YOUR ASSIGNMENT: Could you write out the lines below exactly, beginning with the first and finishing with the one that contains "amazon.co.jp に移動"?

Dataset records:

+--

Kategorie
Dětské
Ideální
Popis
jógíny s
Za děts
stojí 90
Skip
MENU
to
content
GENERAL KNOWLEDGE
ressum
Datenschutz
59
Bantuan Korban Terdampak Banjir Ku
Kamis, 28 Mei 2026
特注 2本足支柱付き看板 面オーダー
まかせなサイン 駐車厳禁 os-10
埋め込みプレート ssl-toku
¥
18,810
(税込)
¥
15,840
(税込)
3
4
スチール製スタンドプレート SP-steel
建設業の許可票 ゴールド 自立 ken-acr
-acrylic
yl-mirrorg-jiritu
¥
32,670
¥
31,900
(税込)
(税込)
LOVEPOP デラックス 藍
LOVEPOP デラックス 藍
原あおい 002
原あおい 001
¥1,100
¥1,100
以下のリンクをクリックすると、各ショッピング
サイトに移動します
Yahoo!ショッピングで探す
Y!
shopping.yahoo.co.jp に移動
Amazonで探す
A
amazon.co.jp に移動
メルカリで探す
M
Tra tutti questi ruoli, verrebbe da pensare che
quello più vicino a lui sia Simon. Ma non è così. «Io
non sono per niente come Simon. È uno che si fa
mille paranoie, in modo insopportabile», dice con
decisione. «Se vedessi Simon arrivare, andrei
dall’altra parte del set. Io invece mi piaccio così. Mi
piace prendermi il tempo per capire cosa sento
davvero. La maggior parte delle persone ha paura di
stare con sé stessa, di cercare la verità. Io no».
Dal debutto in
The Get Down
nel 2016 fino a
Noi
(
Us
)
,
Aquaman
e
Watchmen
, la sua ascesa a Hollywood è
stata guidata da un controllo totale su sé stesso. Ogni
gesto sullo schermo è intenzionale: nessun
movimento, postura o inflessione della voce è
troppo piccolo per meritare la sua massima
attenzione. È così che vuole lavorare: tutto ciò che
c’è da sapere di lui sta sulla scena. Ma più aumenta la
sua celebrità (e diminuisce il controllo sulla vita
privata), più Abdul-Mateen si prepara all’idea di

+--

ANSWER TO THIS TASK:
Kategorie
Dětské
Ideální
Popis
jógíny s
Za děts
stojí 90
Skip
MENU
to
content
GENERAL KNOWLEDGE
ressum
Datenschutz
59
Bantuan Korban Terdampak Banjir Ku
Kamis, 28 Mei 2026
特注 2本足支柱付き看板 面オーダー
まかせなサイン 駐車厳禁 os-10
埋め込みプレート ssl-toku
¥
18,810
(税込)
¥
15,840
(税込)
3
4
スチール製スタンドプレート SP-steel
建設業の許可票 ゴールド 自立 ken-acr
-acrylic
yl-mirrorg-jiritu
¥
32,670
¥
31,900
(税込)
(税込)
LOVEPOP デラックス 藍
LOVEPOP デラックス 藍
原あおい 002
原あおい 001
¥1,100
¥1,100
以下のリンクをクリックすると、各ショッピング
サイトに移動します
Yahoo!ショッピングで探す
Y!
shopping.yahoo.co.jp に移動
Amazonで探す
A
amazon.co.jp に移動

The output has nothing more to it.